Feature Article - July/August 2015

Time Marches On…

…And Timekeepers Are Still Timeless Rewards

By Emily Tipping


Time marches on, and with it come new innovations and technological developments. The world of timekeeping is no exception. The introduction of the Apple Watch is a dramatic new development, but while everything changes and new products will always be coming onto the market, some things will never lose their appeal or go out of style. And while all the early adopters are checking out what smartwatches can do, many more style-conscious consumers will still want a watch that's, well, a watch.

Why? Because a watch is much more than a timekeeper. When you choose a watch, you are choosing to express your personal style. In fact, it's the personal expression and style of a well-crafted, functional and aesthetically pleasing timepiece that keep watches near the top of the incentive marketplace.

"The Apple Watch is still a gadget, not a timepiece," explained Richard L. Low, vice president, Special Markets, Citizen Watch Company and president of the Incentive Marketing Association (IMA). "At some point, the technologies will converge," and watchmakers will begin adding in some of the functionality of a smartwatch. "I'm excited about that idea. But if you look at the Apple Watch, it's just not a fashion statement. And for men especially, a watch might be their only fashion statement. Early adopters are going to love the Apple Watch, but the rest of us want something that looks good."

Kevin Dougherty, director, Special Markets, Seiko Corporation of America, said he's been asked a lot if he feels the impact of the influx of smartwatches. The answer? An emphatic no.

"Wristwatches and smartwatches are as different as iPhones and TVs: You can use both to watch your favorite show, but you'd rather be in front of the TV and leave the iPhone to making calls and texting," he said. "Wristwatches are an extension of your personality, a part of your fashion statement. They are the ultimate functional piece of jewelry. You can't accessorize a nice business suit or little black dress with anything but the right watch. The wristwatch is formal or casual depending on your wardrobe. Going to a wedding, graduation, business meeting or the club—the wristwatch fits in everywhere. You also don't need your phone to be in proximity of your wristwatch to use all of its functions. Many Apple Watch apps are really just displays for things running on your iPhone, and some key features aren't available if you aren't paired to an iOS device. For example, the Apple Watch doesn't have a GPS receiver, so if your phone isn't around, you can't track the distance you've traveled beyond measuring steps. The Seiko Astron has a GPS receiver and can automatically set itself to the exact second anywhere in the world—and it looks so cool. Don't get me wrong; I'm a big fan of Apple. Heck, I'm a big fan of gadgets, but we need to draw the line on how connected we need to be. Aren't we all trying to tune out for just a little while?"
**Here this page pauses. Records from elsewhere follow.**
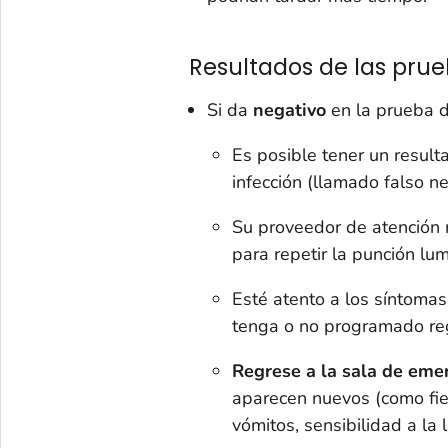
Resultados de las pru
Si da
negativo
en la prueba 
Es posible tener un result
infección (llamado falso ne
Su proveedor de atención 
para repetir la punción lu
Esté atento a los síntoma
tenga o no programado re
Regrese a la sala de eme
aparecen nuevos (como fieb
vómitos, sensibilidad a la l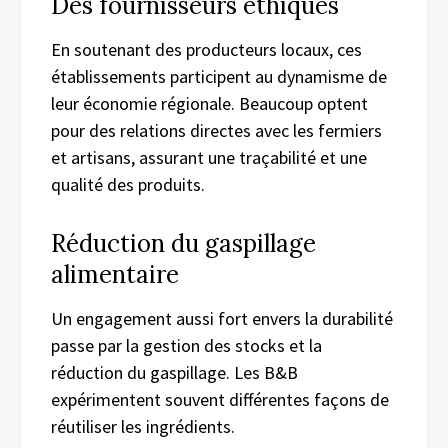
Des fournisseurs éthiques
En soutenant des producteurs locaux, ces
établissements participent au dynamisme de
leur économie régionale. Beaucoup optent
pour des relations directes avec les fermiers
et artisans, assurant une traçabilité et une
qualité des produits.
Réduction du gaspillage
alimentaire
Un engagement aussi fort envers la durabilité
passe par la gestion des stocks et la
réduction du gaspillage. Les B&B
expérimentent souvent différentes façons de
réutiliser les ingrédients.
Watch companies have long harnessed technology to improve the precision of their timepieces and to provide other functions, and one new gadget is not going to sink an industry built on hundreds of years of innovation, technological advancement and creative expression. People will always want to express a personal style, and a watch will always give them a way to do so, while also serving an important function.

"I always say that watches are jewelry that tells time," said Adrienne Forrest, Bulova's vice president of Corporate Sales.

"Watches continue to be an iconic reward for several reasons, including the fact that it is an accessory, such as shoes, that is basically required in the workforce," said Joe Zanone, Movado Group Inc. authorized sales agent. "When you present yourself, you must present the image of your company, and shoes, belts, watches and so forth are just part of the 'uniform.'" What's more, when you earn a watch received as an award or incentive, "… it represents a wearable outward sign of your accomplishment within the company—a badge of honor, so to say," he added. "Everyone in the company understands what that watch means and why you have it."